GATK is certainly the best variant caller and it's the difference is important because with indels in particular, they can be hugely different.
I've spoken to a few people who have had issues with GATK so I've actually written a blog post with a workflow that works for GATK. The major issues seemed to be using GATK's best practices, particularly their add or replace read groups module which sometimes causes it to fall over later. By adding the read group (you can make it whatever you like) when you run bwa, then this workflow actually works.
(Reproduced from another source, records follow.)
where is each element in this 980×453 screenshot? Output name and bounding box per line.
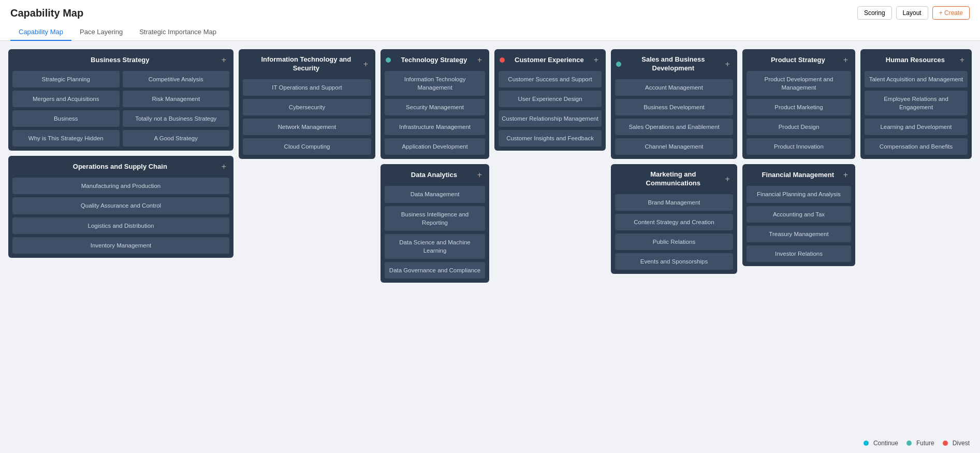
item-quality-assurance[interactable]: Quality Assurance and Control [12,197,229,214]
dot-divest-cx [500,57,505,63]
add-data-analytics[interactable]: + [475,170,484,180]
item-brand-management[interactable]: Brand Management [615,194,733,211]
item-manufacturing[interactable]: Manufacturing and Production [12,178,229,194]
tab-strategic-importance[interactable]: Strategic Importance Map [131,24,225,41]
item-learning-development[interactable]: Learning and Development [865,119,968,135]
card-header-hr: Human Resources + [865,53,968,67]
item-network-management[interactable]: Network Management [243,119,371,135]
item-it-operations[interactable]: IT Operations and Support [243,79,371,96]
card-business-strategy: Business Strategy + Strategic Planning C… [8,49,233,151]
item-channel-management[interactable]: Channel Management [615,138,733,155]
item-mergers-acquisitions[interactable]: Mergers and Acquisitions [12,91,120,107]
tab-capability-map[interactable]: Capability Map [10,24,71,41]
item-accounting-tax[interactable]: Accounting and Tax [747,206,851,223]
layout-button[interactable]: Layout [896,6,928,20]
item-strategic-planning[interactable]: Strategic Planning [12,71,120,87]
column-7: Human Resources + Talent Acquisition and… [860,49,972,159]
add-cx[interactable]: + [592,55,601,65]
page-title: Capability Map [10,7,83,19]
add-hr[interactable]: + [958,55,967,65]
item-crm[interactable]: Customer Relationship Management [499,110,602,127]
item-risk-management[interactable]: Risk Management [123,91,230,107]
item-product-innovation[interactable]: Product Innovation [747,138,851,155]
column-6: Product Strategy + Product Development a… [742,49,855,266]
item-financial-planning[interactable]: Financial Planning and Analysis [747,186,851,202]
item-inventory[interactable]: Inventory Management [12,237,229,254]
add-product[interactable]: + [841,55,850,65]
add-financial[interactable]: + [841,170,850,180]
item-app-development[interactable]: Application Development [385,138,485,155]
column-4: Customer Experience + Customer Success a… [494,49,606,151]
item-public-relations[interactable]: Public Relations [615,233,733,250]
column-2: Information Technology and Security + IT… [239,49,375,159]
card-sales: Sales and Business Development + Account… [611,49,737,159]
header: Capability Map Scoring Layout + Create C… [0,0,980,41]
item-why-hidden[interactable]: Why is This Strategy Hidden [12,130,120,147]
card-title-data-analytics: Data Analytics [393,171,475,180]
card-header-it: Information Technology and Security + [243,53,371,75]
item-security-management[interactable]: Security Management [385,99,485,115]
item-content-strategy[interactable]: Content Strategy and Creation [615,214,733,230]
item-events-sponsorships[interactable]: Events and Sponsorships [615,253,733,270]
capability-grid: Business Strategy + Strategic Planning C… [8,49,972,283]
add-tech-strategy[interactable]: + [475,55,484,65]
item-treasury[interactable]: Treasury Management [747,226,851,242]
item-competitive-analysis[interactable]: Competitive Analysis [123,71,230,87]
add-it[interactable]: + [361,60,370,69]
item-infrastructure-management[interactable]: Infrastructure Management [385,119,485,135]
add-business-strategy[interactable]: + [220,55,228,65]
item-employee-relations[interactable]: Employee Relations and Engagement [865,91,968,115]
item-it-management[interactable]: Information Technology Management [385,71,485,96]
item-cloud-computing[interactable]: Cloud Computing [243,138,371,155]
item-customer-success[interactable]: Customer Success and Support [499,71,602,87]
card-header-cx: Customer Experience + [499,53,602,67]
card-title-tech-strategy: Technology Strategy [393,56,475,65]
card-data-analytics: Data Analytics + Data Management Busines… [381,164,489,283]
item-talent-acquisition[interactable]: Talent Acquisition and Management [865,71,968,87]
add-operations[interactable]: + [220,162,228,171]
items-business-strategy: Strategic Planning Competitive Analysis … [12,71,229,147]
create-button[interactable]: + Create [932,6,970,20]
column-5: Sales and Business Development + Account… [611,49,737,274]
item-sales-operations[interactable]: Sales Operations and Enablement [615,119,733,135]
card-tech-strategy: Technology Strategy + Information Techno… [381,49,489,159]
item-product-design[interactable]: Product Design [747,119,851,135]
card-header-data-analytics: Data Analytics + [385,168,485,182]
dot-future-tech [386,57,391,63]
item-bi-reporting[interactable]: Business Intelligence and Reporting [385,206,485,231]
item-compensation[interactable]: Compensation and Benefits [865,138,968,155]
column-3: Technology Strategy + Information Techno… [381,49,489,283]
item-customer-insights[interactable]: Customer Insights and Feedback [499,130,602,147]
item-data-governance[interactable]: Data Governance and Compliance [385,262,485,279]
scoring-button[interactable]: Scoring [857,6,892,20]
item-business-development[interactable]: Business Development [615,99,733,115]
card-title-cx: Customer Experience [507,56,592,65]
card-header-marketing: Marketing and Communications + [615,168,733,190]
item-good-strategy[interactable]: A Good Strategy [123,130,230,147]
items-data-analytics: Data Management Business Intelligence an… [385,186,485,279]
item-account-management[interactable]: Account Management [615,79,733,96]
item-ux-design[interactable]: User Experience Design [499,91,602,107]
item-cybersecurity[interactable]: Cybersecurity [243,99,371,115]
items-financial: Financial Planning and Analysis Accounti… [747,186,851,261]
item-product-marketing[interactable]: Product Marketing [747,99,851,115]
item-data-science[interactable]: Data Science and Machine Learning [385,234,485,259]
item-investor-relations[interactable]: Investor Relations [747,245,851,262]
item-data-management[interactable]: Data Management [385,186,485,202]
items-it: IT Operations and Support Cybersecurity … [243,79,371,155]
item-product-dev[interactable]: Product Development and Management [747,71,851,96]
item-business[interactable]: Business [12,110,120,127]
card-marketing: Marketing and Communications + Brand Man… [611,164,737,274]
card-header-sales: Sales and Business Development + [615,53,733,75]
item-totally-not-strategy[interactable]: Totally not a Business Strategy [123,110,230,127]
items-tech-strategy: Information Technology Management Securi… [385,71,485,155]
card-human-resources: Human Resources + Talent Acquisition and… [860,49,972,159]
card-it-security: Information Technology and Security + IT… [239,49,375,159]
add-sales[interactable]: + [723,60,732,69]
add-marketing[interactable]: + [723,174,732,184]
tab-pace-layering[interactable]: Pace Layering [71,24,131,41]
column-1: Business Strategy + Strategic Planning C… [8,49,233,258]
items-operations: Manufacturing and Production Quality Ass… [12,178,229,253]
item-logistics[interactable]: Logistics and Distribution [12,217,229,234]
card-title-business-strategy: Business Strategy [21,56,220,65]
This was written for microbes so ploidy is set to 1 for HaplotypeCaller, but this can be set to whatever you like (do check the documentation). Originally posted here(https://approachedinthelimit.wordpress.com/2015/10/09/variant-calling-with-gatk/)
You’ll need to install picardtools, GATK, bwa and optionally, vcffilter for this workflow. Picardtools and GATK are simply .jar files so that’s no problem while you probably already have bwa installed, otherwise installation is well documented!
This workflow begins with short read (fastq) files and a fasta reference. First a sequence dictionary is created, short reads are aligned to the reference and read group information provided, resulting sequence alignment map (sam) file sorted and converted to binary alignment map (bam) format, duplicates marked, bam file sorted, indel targets identified, indels realigned and variants called. Simple!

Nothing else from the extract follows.